Setiap hari Minggu Rafli mengajak mereka sekeluarga
jalan-jalan keluar.
Selama itu pula dia selalu menyertakan Nania. Belanja,
makan di restoran,
nonton bioskop, rekreasi ke manapun Nania harus ikut.
Anak-anak, seperti
juga Rafli, melakukan hal yang sama, selalu melibatkan
Nania. Begitu
bertahun-tahun.

Awalnya tentu Nania sempat merasa risih dengan pandangan
orang-orang di
sekitarnya. Mereka semua yang menatapnya iba, lebih-lebih
pada Rafli yang
berkeringat mendorong kursi roda Nania ke sana kemari.
Masih dengan senyum
hangat di antara wajahnya yang bermanik keringat.

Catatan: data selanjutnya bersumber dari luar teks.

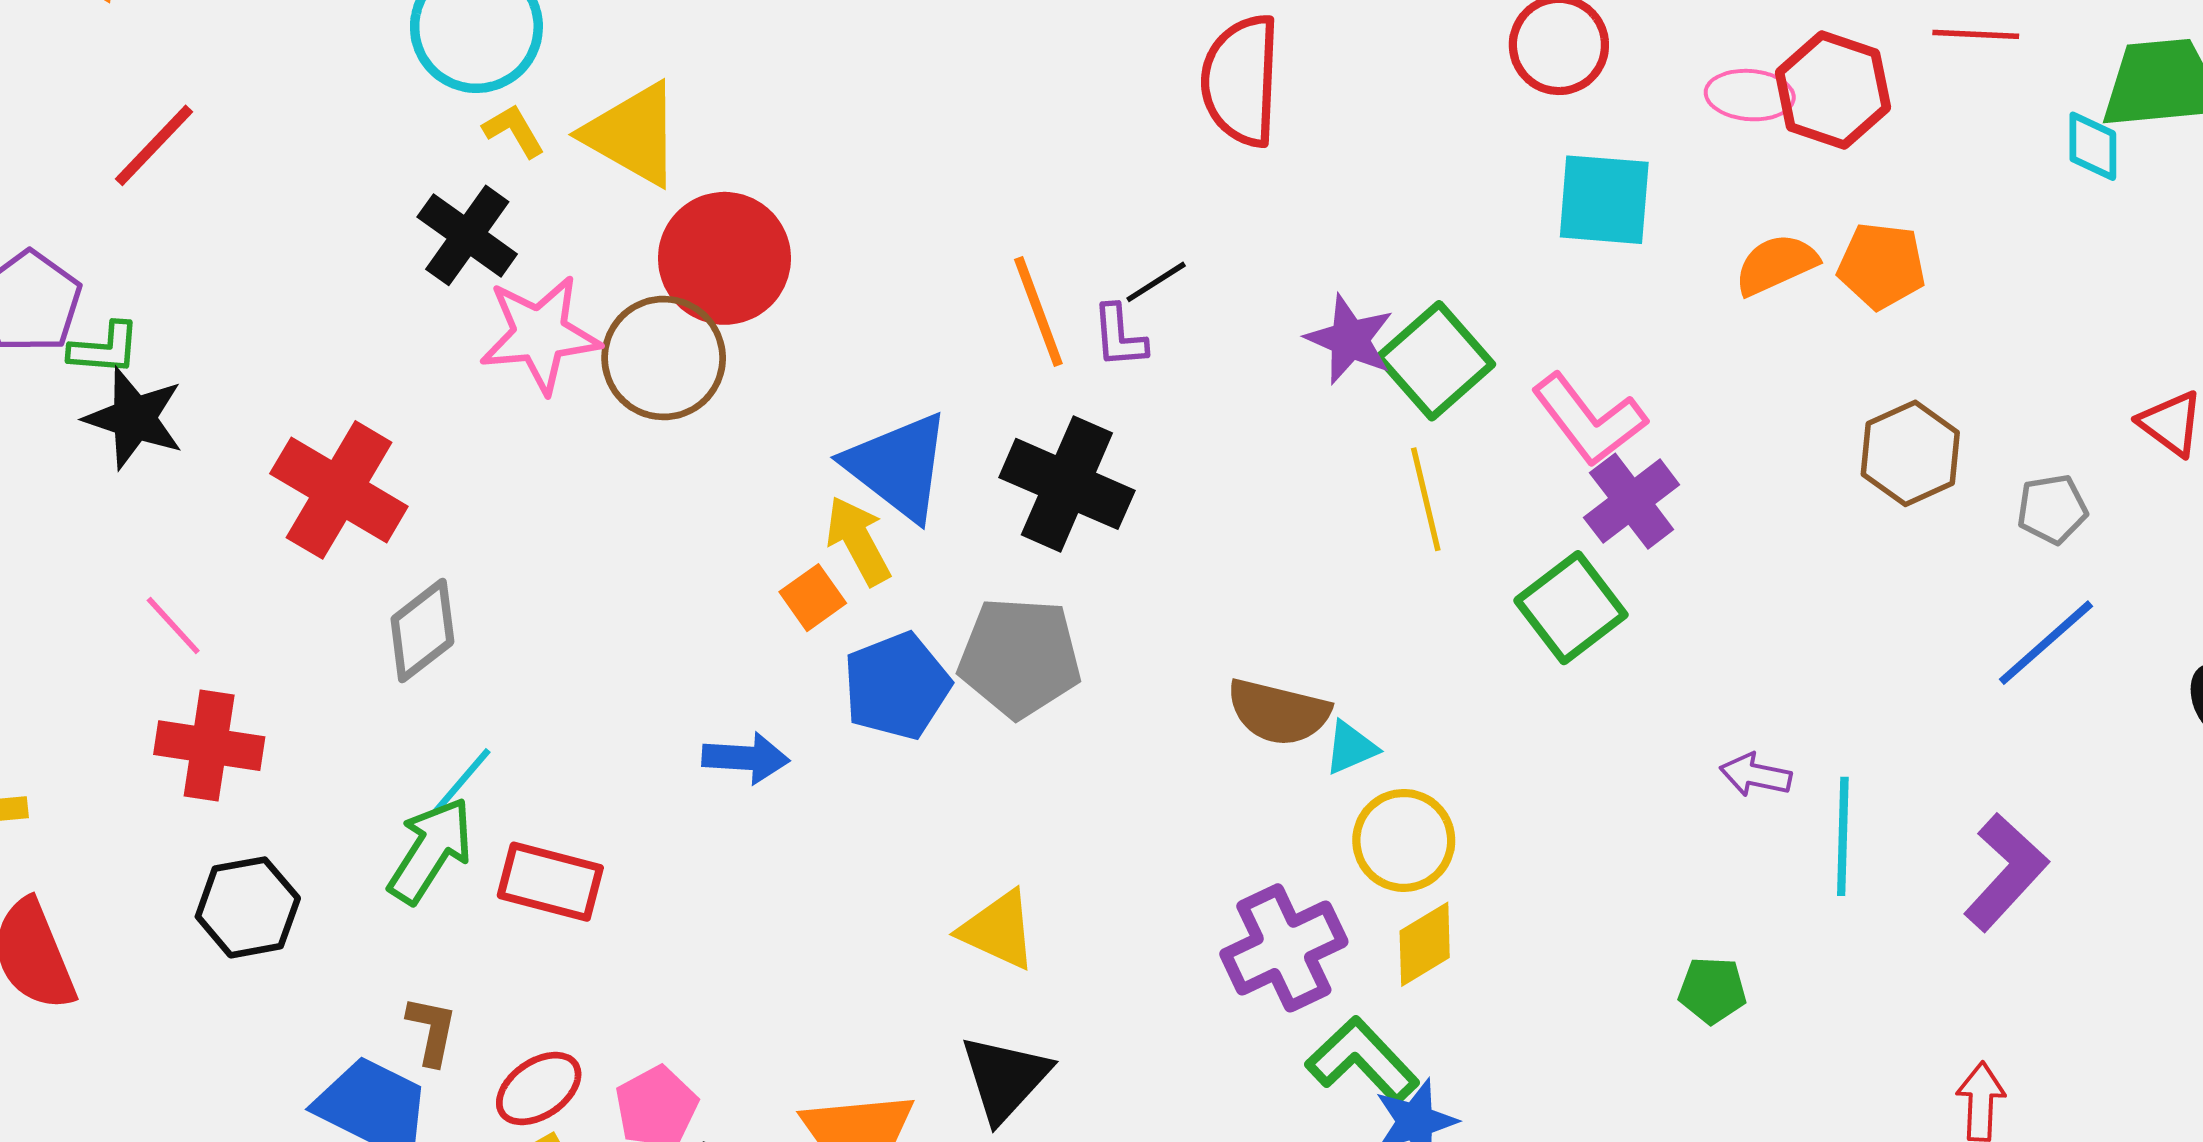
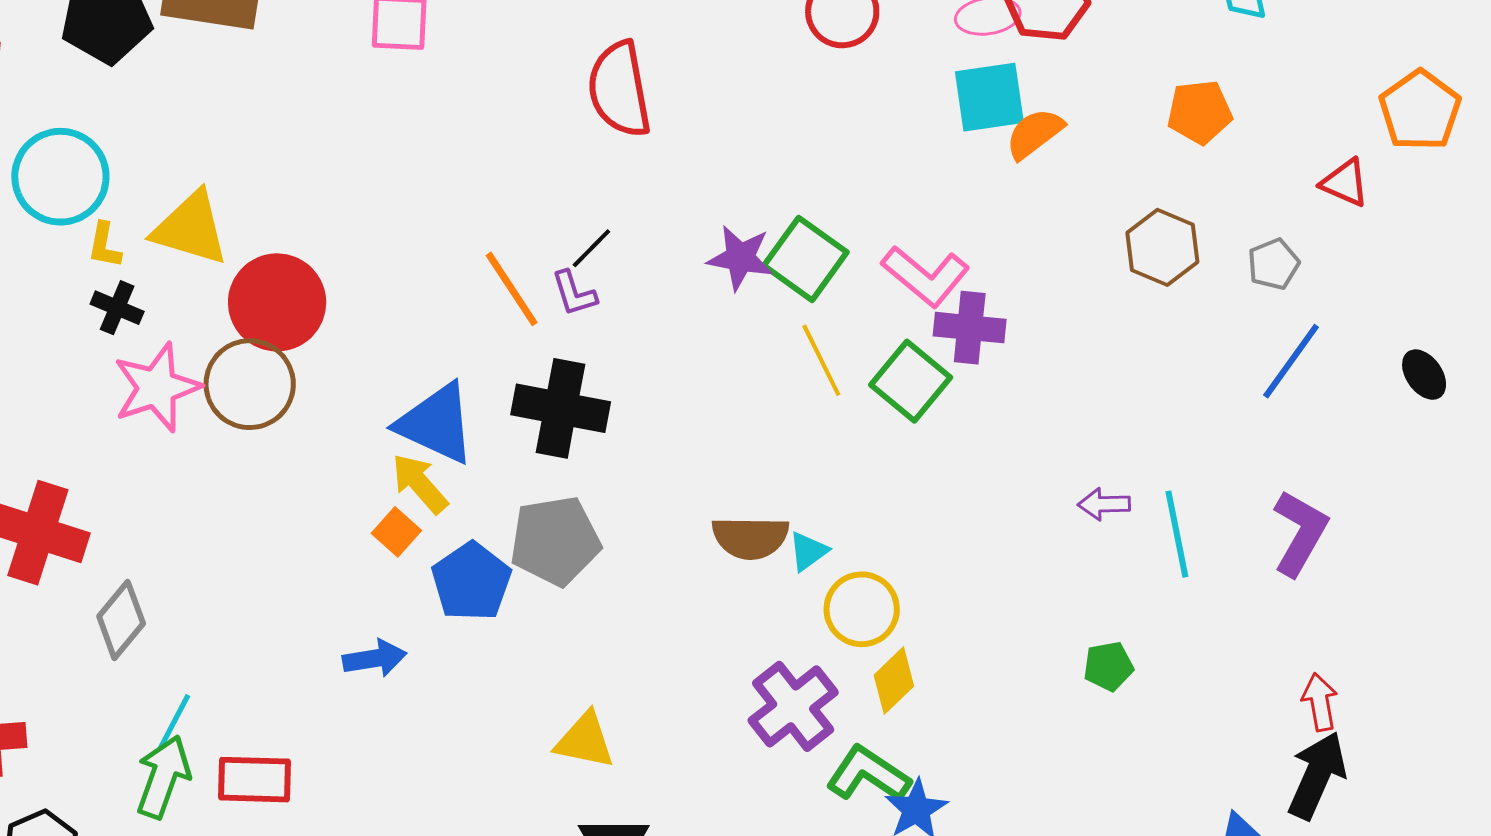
yellow L-shape: (514, 131) -> (104, 245), turned -126
cyan square: (1604, 200) -> (989, 97), moved
black cross: (467, 235) -> (117, 308), moved, size x0.7
orange pentagon: (1882, 266) -> (1200, 112), moved
purple cross: (1632, 501) -> (970, 328), turned -34
green square: (1571, 608) -> (911, 381), moved

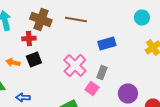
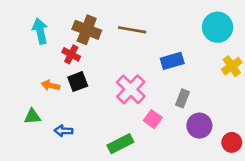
cyan circle: (142, 18) -> (218, 27), size x1.5
red cross: (29, 38) -> (71, 54), turned 32
gray rectangle: (102, 72) -> (183, 98), moved

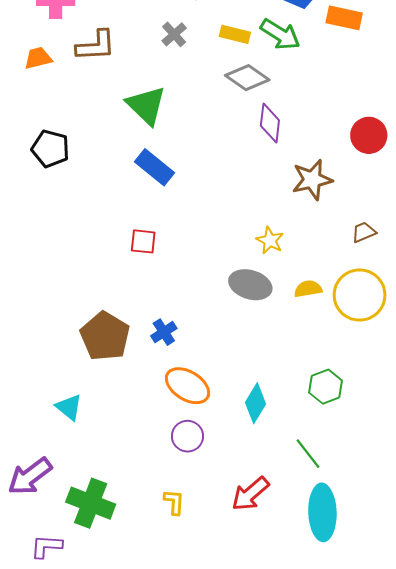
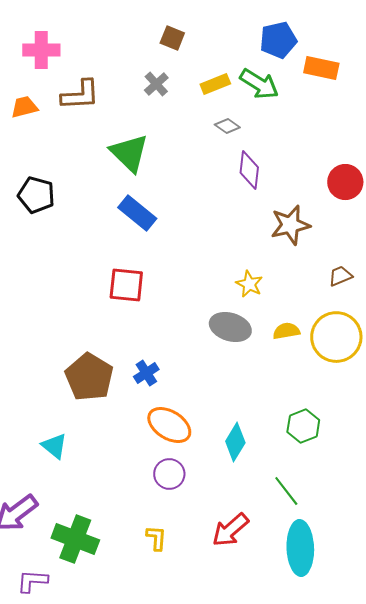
yellow rectangle: (235, 34) -> (215, 84), turned -36
gray diamond: (247, 78) -> (227, 126), size x0.6
red square: (143, 241) -> (126, 285), size x1.4

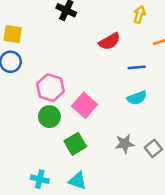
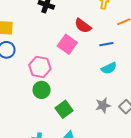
red semicircle: (110, 41) -> (83, 26), turned 72
pink square: (84, 105) -> (67, 44), moved

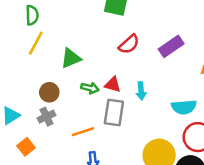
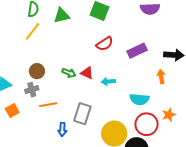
green triangle: (71, 58) -> (62, 16), moved
cyan arrow: (141, 91) -> (108, 81), turned 80
gray rectangle: (114, 113) -> (82, 114), moved
orange line: (83, 132) -> (48, 105), moved

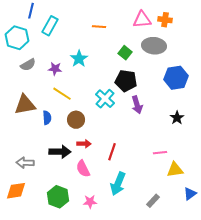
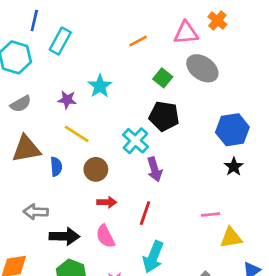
orange cross: (165, 20) -> (217, 20), moved, turned 32
orange line: (99, 27) -> (138, 41), moved, turned -32
gray ellipse: (154, 46) -> (202, 68), turned 30
gray semicircle: (28, 65) -> (21, 104), moved
blue hexagon: (176, 78) -> (232, 130), moved
purple arrow: (137, 105) -> (155, 169), moved
black arrow: (60, 152) -> (64, 236), moved
gray arrow: (25, 163) -> (36, 212), moved

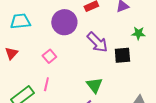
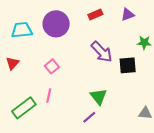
purple circle: (64, 22) -> (56, 24), moved

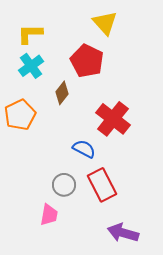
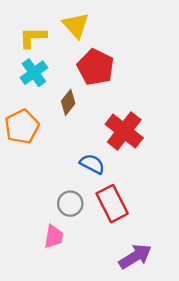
yellow triangle: (105, 23) -> (76, 25), moved
purple arrow: (123, 233) -> (135, 256), turned 132

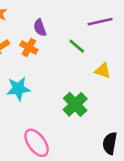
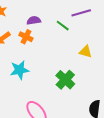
purple semicircle: (40, 28) -> (34, 21), turned 104
green line: (77, 46) -> (63, 26), moved

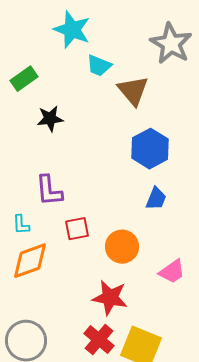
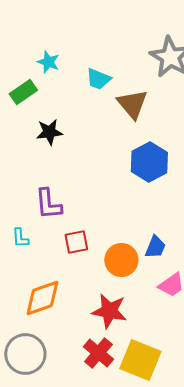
cyan star: (72, 30) -> (48, 62), moved, size x0.6
blue trapezoid: (156, 199) -> (155, 247), moved
orange diamond: (30, 261) -> (42, 298), moved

Lalu berangsur Nania menyadari, mereka, orang-orang yang
ditemuinya di
jalan, juga tetangga-tetangga, sahabat, dan teman-teman
Nania tak puas
hanya memberi pandangan iba, namun juga mengomentari,
mengoceh, semua
berbisik-bisik.

"Baik banget suaminya!"
"Lelaki lain mungkin sudah cari perempuan kedua!"
"Nania beruntung!"
"Ya, memiliki seseorang yang menerima dia apa adanya."
"Tidak, tidak cuma menerima apa adanya, kalian lihat
bagaimana suaminya
memandang penuh cinta. Sedikit pun tak pernah bermuka
masam!"

Bisik-bisik serupa juga lahir dari kakaknya yang tiga
orang, Papa dan
Mama. Bisik-bisik yang serupa dengungan dan sempat membuat
Nania makin
frustrasi, merasa tak berani, merasa?

Tapi dia salah. Sangat salah. Nania menyadari itu
kemudian. Orang-orang di
luar mereka memang tetap berbisik-bisik, barangkali
selamanya akan selalu
begitu. Hanya saja, bukankah bisik-bisik itu kini berbeda
bunyi?

Dari teras Nania menyaksikan anak-anaknya bermain basket
dengan ayah
mereka. Sesekali perempuan itu ikut tergelak melihat kocak
permainan.

Ya. Duapuluh dua tahun pernikahan. Nania menghitung-hitung
semua,
anak-anak yang beranjak dewasa, rumah besar yang mereka
tempati, kehidupan
yang lebih dari yang bisa dia syukuri. Meski tubuhnya tak
berfungsi
sempurna. Meski kecantikannya tak lagi sama karena usia,
meski karir telah
direbut takdir dari tangannya.

Waktu telah membuktikan segalanya. Cinta luar biasa dari
laki-laki biasa
yang tak pernah berubah, untuk Nania.